A simple game playable with a single button. I then made a neural network from scratch that should learn to master the game.
I wanted the game to have a single true or false, to make the output of the network as simple as possible (a single boolean). I made a kind of flappy bird game, except that you hold the input to add more vertical force to the character, instead of tapping to jump. The obstacles are random and different every game.
The game is very easy to make, but I didn't realize that I had to have a kind of speed up process before trying the network on it. In the first version of the game, it was running based on the Unity Update function, which works great for a game made for humans. This game however needs to be playable by the computer as fast as possible, without wasting time updating the sprites on the screen. So I remade the game, this time with my own update function, that waits for the screen to refresh or not, depending on whether a human or the computer is playing.
I made my own neural network based on general explanations of the concept, so by figuring things out by myself I could better understand how it works at its core. The resulting network may not be optimized in any way, but it worked pretty much first try and runs fine.
The network can have a variable number of layers and neurons by layer. I used a step as propagation function, since my game is really simple and linear.
I used a very intuitive genetic algorithme for training. As for the network itself, I tried making my own thing based on my understanding of the concept.
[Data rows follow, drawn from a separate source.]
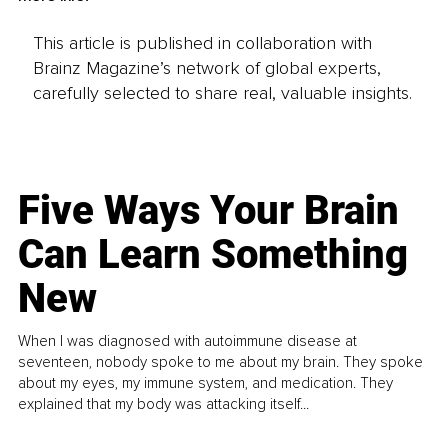
This article is published in collaboration with
Brainz Magazine’s network of global experts,
carefully selected to share real, valuable insights.
Five Ways Your Brain
Can Learn Something
New
When I was diagnosed with autoimmune disease at
seventeen, nobody spoke to me about my brain. They spoke
about my eyes, my immune system, and medication. They
explained that my body was attacking itself...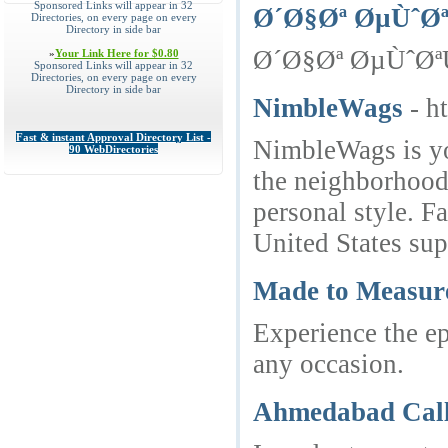
Sponsored Links will appear in 32
Ø´Ø§Øª ØµÙˆØ
Directories, on every page on every
Directory in side bar
Ø´Ø§Øª ØµÙˆØªÙŠ,
»
Your Link Here for $0.80
Sponsored Links will appear in 32
Directories, on every page on every
Directory in side bar
NimbleWags
- h
Fast & instant Approval Directory List -
NimbleWags is you
90 WebDirectories
the neighborhood,
personal style. F
United States s
Made to Measur
Experience the ep
any occasion.
Ahmedabad Call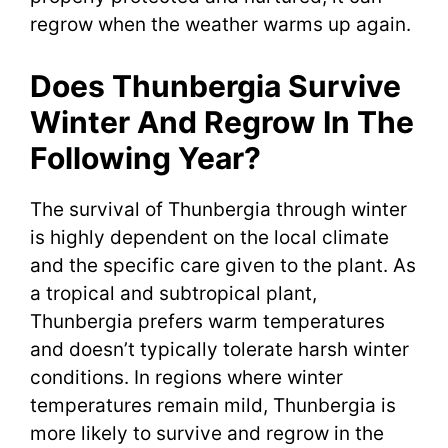
regrow when the weather warms up again.
Does Thunbergia Survive
Winter And Regrow In The
Following Year?
The survival of Thunbergia through winter
is highly dependent on the local climate
and the specific care given to the plant. As
a tropical and subtropical plant,
Thunbergia prefers warm temperatures
and doesn’t typically tolerate harsh winter
conditions. In regions where winter
temperatures remain mild, Thunbergia is
more likely to survive and regrow in the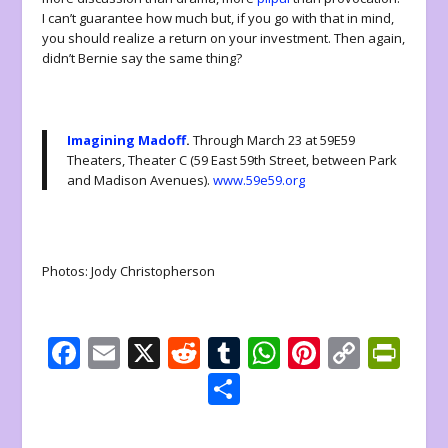
I can’t guarantee how much but, if you go with that in mind,
you should realize a return on your investment. Then again,
didn’t Bernie say the same thing?
Imagining Madoff
.
Through March 23 at 59E59
Theaters, Theater C (59 East 59th Street, between Park
and Madison Avenues).
www.59e59.org
Photos: Jody Christopherson
F
E
X
R
T
W
Pi
C
Pr
ac
m
e
u
h
nt
o
in
S
e
ai
d
m
at
er
p
tF
h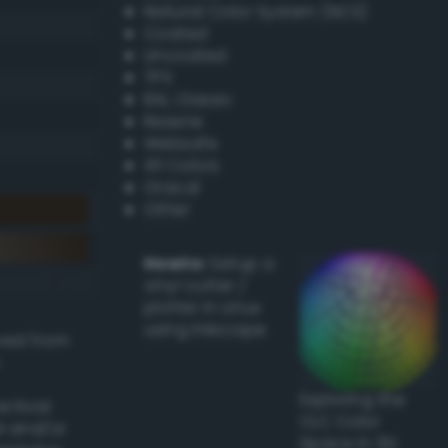
Natural Color System (NCS)
Coated
Uncoated
TPX
RAL Classic
Resene
Websafe
X11 Colors
Oracal
Other
Howto:
Setup a
vinyl cutter /
plotter in Linux
using Inkscape
ived from
Exploring the
actical
CLC Color
l and/or
Space in 3D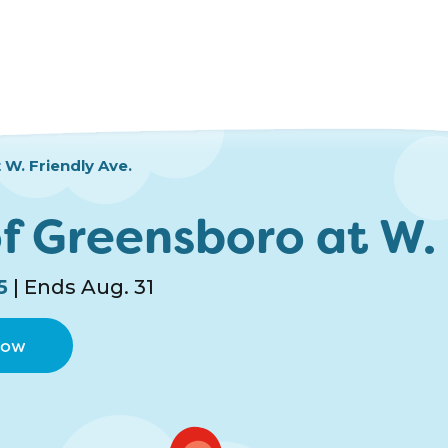
W. Friendly Ave.
f Greensboro at W. 
5
| Ends Aug. 31
Now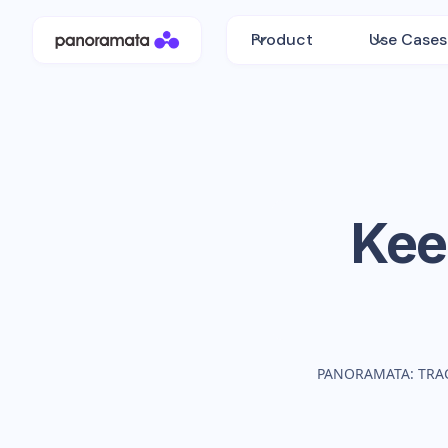
Product
Use Cases
Kee
PANORAMATA: TRA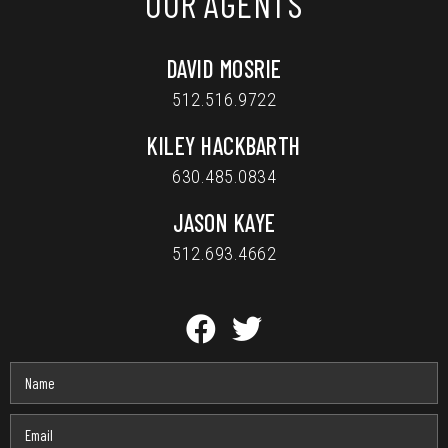
OUR AGENTS
DAVID MOSRIE
512.516.9722
KILEY HACKBARTH
630.485.0834
JASON KAYE
512.693.4662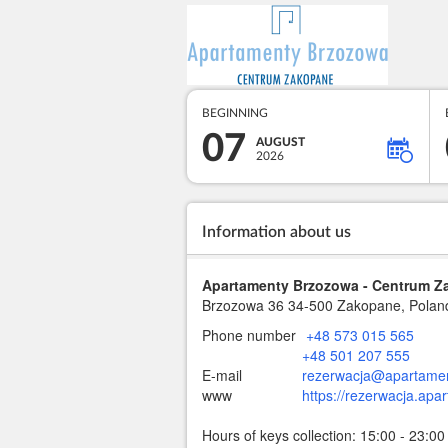
BEGINNING
07
AUGUST
2026
Information about us
Apartamenty Brzozowa - Centrum 
Brzozowa 36
34-500 Zakopane, Polan
Phone number
+48 573 015 565
+48 501 207 555
E-mail
rezerwacja@apartamen
www
https://rezerwacja.apa
Hours of keys collection: 15:00 - 23:00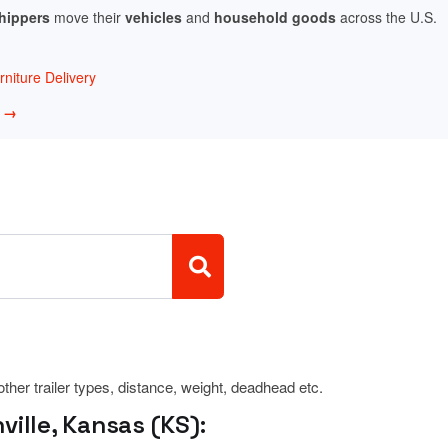
shippers
move their
vehicles
and
household goods
across the U.S.
niture Delivery
w →
 other trailer types, distance, weight, deadhead etc.
ille, Kansas (KS):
I simply applied the natural selection and evolution processes to my network.
The algorithme first starts by making a pool of random individuals (random neurons' weigths). Each individual plays the game and get a score (stay alive time). The individuals that scored the lowest are killed (natural selection). Some of the survivors are mutated at random (some of their weights are modified), then the breeding process replace the deads by new children. To create a child, two random individuals are picked, and each weight of the child is taken from either one of the parents at random. From there it loops back to the beginning and make the individuals play the game again, until one individual reach the target score.
To detect the obstacles, the ai takes in inputs a bunch of raycast at different angles in front of it. The value returned by the raycast and taken as input by the ai is the distance of the obstacle in this direction. This way, the ai doesn't "cheat", it doesn't know where the gap in the obstacles is exactly, it can see as a human player would.
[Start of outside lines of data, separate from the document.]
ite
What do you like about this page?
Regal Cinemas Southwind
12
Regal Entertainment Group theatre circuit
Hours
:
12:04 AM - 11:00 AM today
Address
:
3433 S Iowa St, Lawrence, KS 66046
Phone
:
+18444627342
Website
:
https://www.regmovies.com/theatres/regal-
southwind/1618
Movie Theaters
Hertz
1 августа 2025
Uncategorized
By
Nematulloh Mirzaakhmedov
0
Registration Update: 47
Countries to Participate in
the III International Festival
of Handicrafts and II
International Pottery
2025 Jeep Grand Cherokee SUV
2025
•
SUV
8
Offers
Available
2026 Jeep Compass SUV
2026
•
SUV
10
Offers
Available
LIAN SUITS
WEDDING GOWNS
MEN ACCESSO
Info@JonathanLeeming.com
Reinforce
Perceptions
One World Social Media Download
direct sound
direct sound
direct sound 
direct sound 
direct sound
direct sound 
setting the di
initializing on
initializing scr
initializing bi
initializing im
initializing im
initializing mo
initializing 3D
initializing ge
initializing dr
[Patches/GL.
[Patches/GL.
It tooks 600 generations on a population of 500 to obtain an individual that could play the game perfectly. That's ~4 hours on my (slow) computer. This could be improved with a better training algorithme, better settings (size of population, mutation rate etc.), a smarter scoring system (when the individuals are getting better at the game, it takes more time for them to loose so it slows down the process), or by running the training on the GPU instead of the CPU.